No matter what type of application you have, how effectively you can measure its success is dependent on a monitoring environment that takes all aspects of your business into consideration.
Businesses are usually at the mercy of technology departments when it comes to defining how to monitor the health of an application. This creates a siloed view of performance and missed insights into how the workload is actually impacting their overall business. Similarly, you can’t have only Sales, Finance, or Operations determining what defines success. Instead, a holistic approach that integrates the viewpoints of different departments yields an optimal perspective of how your application is really doing.
DEFINING YOUR KPIs
Defining which KPIs to monitor can be challenging at first. Sometimes, it’s easier to ask a consultant like Five Talent to help you define your metrics. In fact, 90% of our clients needs some help choosing the right KPIs.
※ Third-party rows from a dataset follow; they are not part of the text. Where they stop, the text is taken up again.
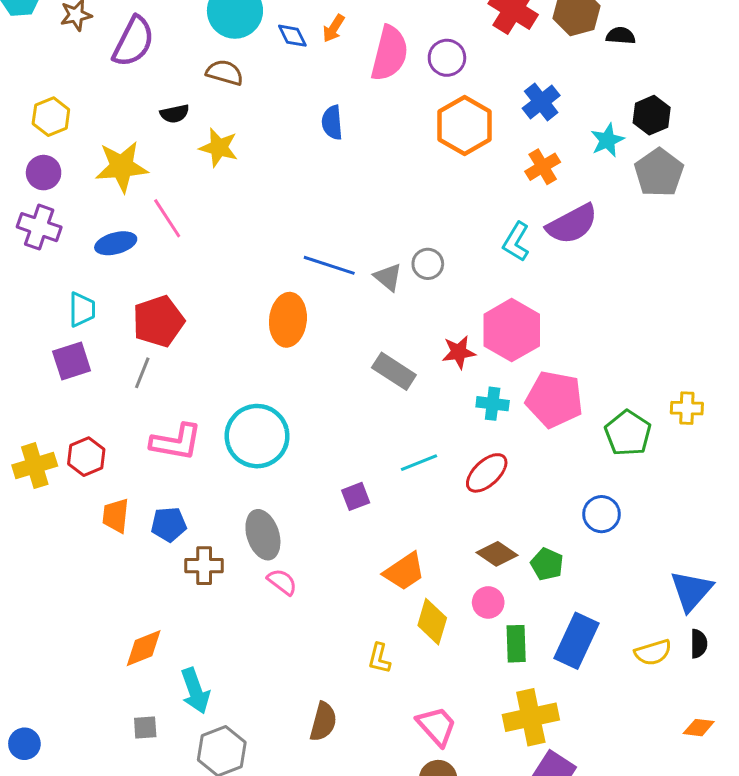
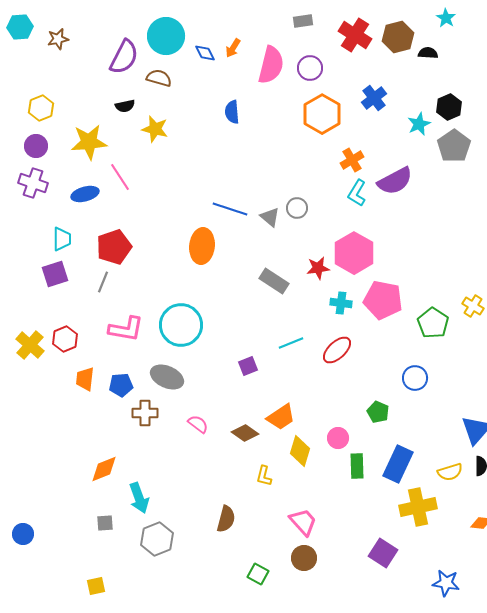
purple semicircle: (133, 42) -> (124, 57), moved
orange cross: (543, 167) -> (352, 160), moved
yellow cross: (687, 408) -> (473, 306), turned 30
yellow cross: (35, 466) -> (30, 345), turned -32
gray ellipse: (263, 535) -> (167, 377), moved, turned -48
brown diamond: (497, 554) -> (245, 433), moved
yellow cross: (531, 717) -> (418, 507), moved

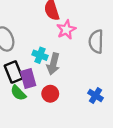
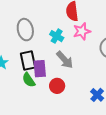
cyan cross: (40, 55) -> (57, 36), moved
gray arrow: (53, 64) -> (65, 60), turned -66

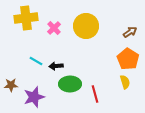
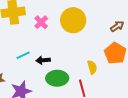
cyan line: (36, 61) -> (23, 55), turned -56
yellow semicircle: (125, 82) -> (92, 67), moved

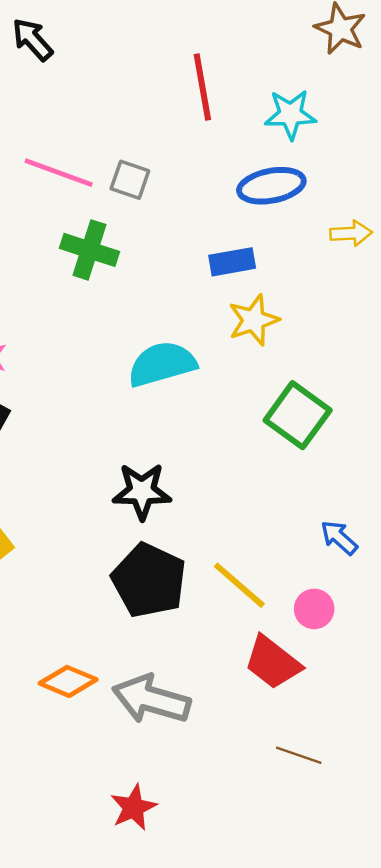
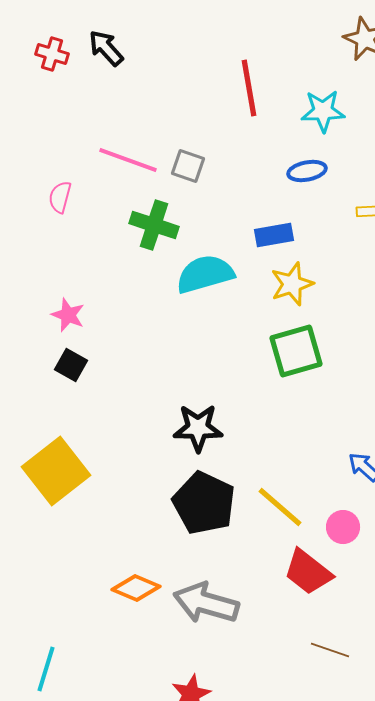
blue ellipse: (271, 186) -> (307, 171), size x0.7
cyan semicircle: (162, 364) -> (205, 274), moved
green square: (298, 415) -> (296, 351), moved, turned 38

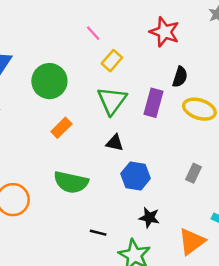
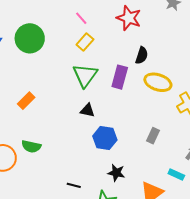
pink line: (93, 33) -> (81, 18), moved
green circle: (49, 81) -> (30, 38), moved
orange rectangle: (61, 128) -> (26, 101), moved
green semicircle: (71, 182) -> (31, 146), moved, size x0.7

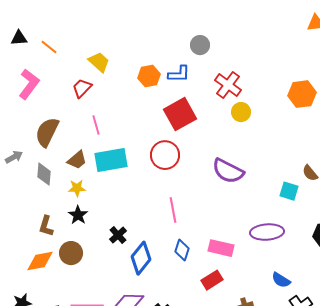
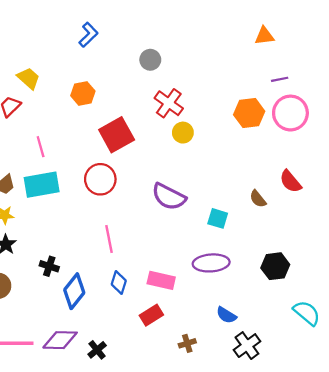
gray circle: (200, 45) -> (150, 60), moved
blue L-shape: (179, 74) -> (88, 35), moved, turned -45
pink line: (96, 125) -> (41, 147), moved
cyan square: (289, 191) -> (218, 218), moved
black cross: (118, 235) -> (49, 266), turned -30

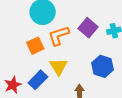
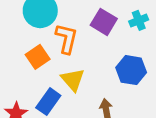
orange L-shape: (59, 36) -> (67, 39), turned 130

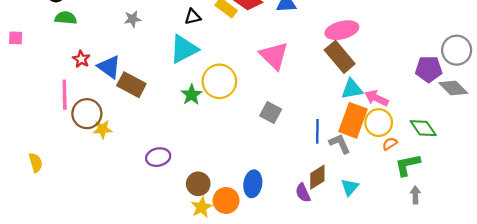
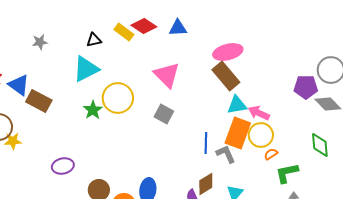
gray square: (271, 113) -> (164, 114), moved
green diamond: (423, 128) -> (320, 145), moved, turned 30

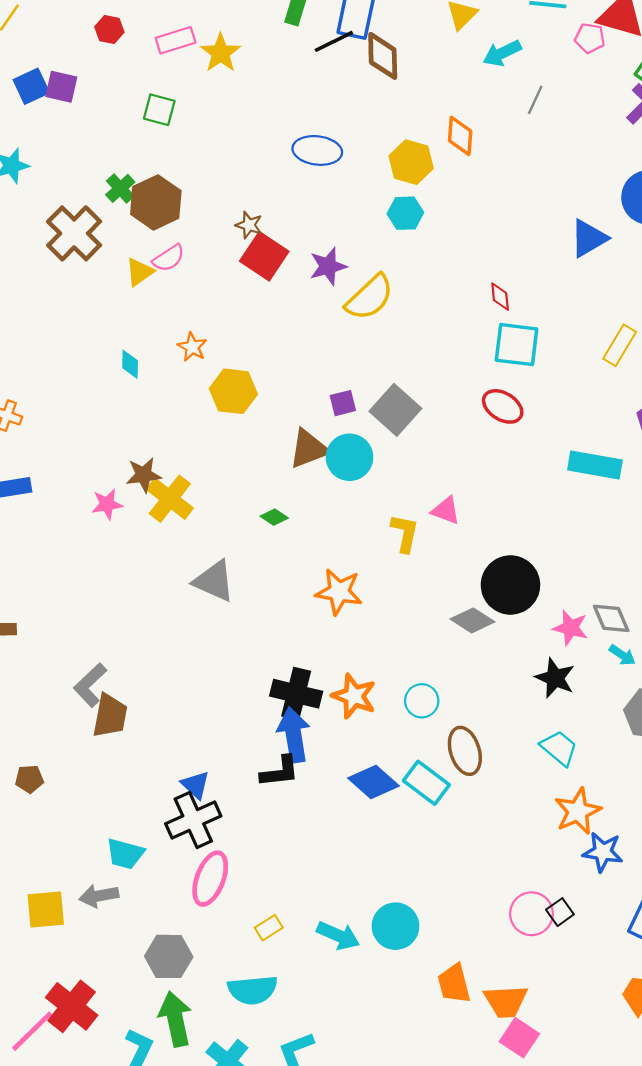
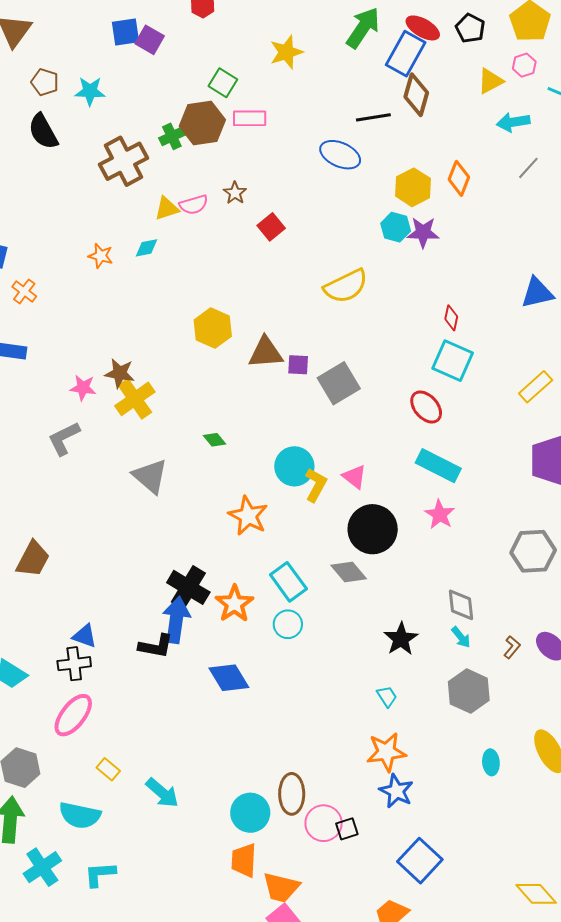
pink rectangle: (176, 40) -> (250, 118), moved
black line: (334, 41) -> (373, 117), moved
brown hexagon: (156, 202) -> (202, 123), moved
brown star: (249, 225) -> (235, 193), moved
red square: (264, 256) -> (271, 227), size x0.7
purple star: (328, 266) -> (423, 232), moved
orange star: (192, 347) -> (101, 256), moved, turned -30
cyan diamond: (130, 364) -> (146, 248), moved, turned 60
brown triangle: (309, 449) -> (266, 353), moved
cyan circle: (349, 457) -> (294, 466), moved
cyan rectangle: (595, 465) -> (438, 466), moved
black circle: (510, 585) -> (373, 529), moved
pink star: (571, 628) -> (440, 514), moved
gray L-shape: (90, 685) -> (64, 438), moved
cyan trapezoid: (559, 748) -> (387, 696), size x0.7
brown ellipse: (465, 751) -> (292, 794), moved
cyan rectangle: (426, 783) -> (288, 582), moved
blue triangle: (195, 785) -> (85, 636), turned -40
black cross: (193, 820) -> (74, 664), size x0.7
cyan circle: (396, 926) -> (250, 813), moved
yellow rectangle: (269, 928) -> (108, 769), turned 55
We use the AWS Well-Architected Framework to identify monitoring and logging KPIs based on the Five Pillars.
When you’re finished with this process, you should have an average of 5-10 KPIs per department, each with separate benchmarks and monitoring alarms. When serious alerts do occur, you can then socialize them to all departments and coordinate a company wide response. The value of your monitoring depends on it.
First, let’s take a look at examples of KPIs from different departments.
Without question, the security of your application should be first priority. For Chief Security Officers, KPIs are generally focused on monitoring two types of access – people and programmatic.
Production data access
For compliance requirements (i.e. GDPR, PCI, HIPAA), you’ll need to monitor and report who accesses your production level and personal information data. Set alarms to alert you when someone outside your approved checklist is accessing secured data.
It’s more secure to store personally identifiable information (PII) in one location that is only accessed by your application. But if you discover an unknown IP address accessing your location, you’ve got a true security issue. You can use services like Amazon GuardDuty, AWS Shield, and AWS CloudTrail to track these patterns, and automatically alert you when there is a problem.
Denial of Service (DOS) attacks
DOS attacks can take down an application instantly, affecting its reliability. If you receive millions of requests at once on your application, either your application is scaling (and you have a cost issue) or it didn’t scale and is crashing. Your Security team needs to understand how to set limits so this doesn’t occur.
Finance should have pricing models in place that reflect workload revenue and costs. With scalable architecture, costs can become harder to control, forcing decisions about whether to limit architecture. AWS tools like CostExplorer can help you determine your costs and variances.
A significant increase in traffic and users drives up costs. After monitoring and analyzing these metrics, Finance may recommend migrating from amonolithic application to a serverless environment using AWS Lambda instead.
The cost to store big files like photos or years of back up data can escalate quickly. Recording and tracking them gives you visibility into trends that may need closer management.
Understanding what it costs to onboard a user informs bigger decisions about how to invest in architecture that supports your application.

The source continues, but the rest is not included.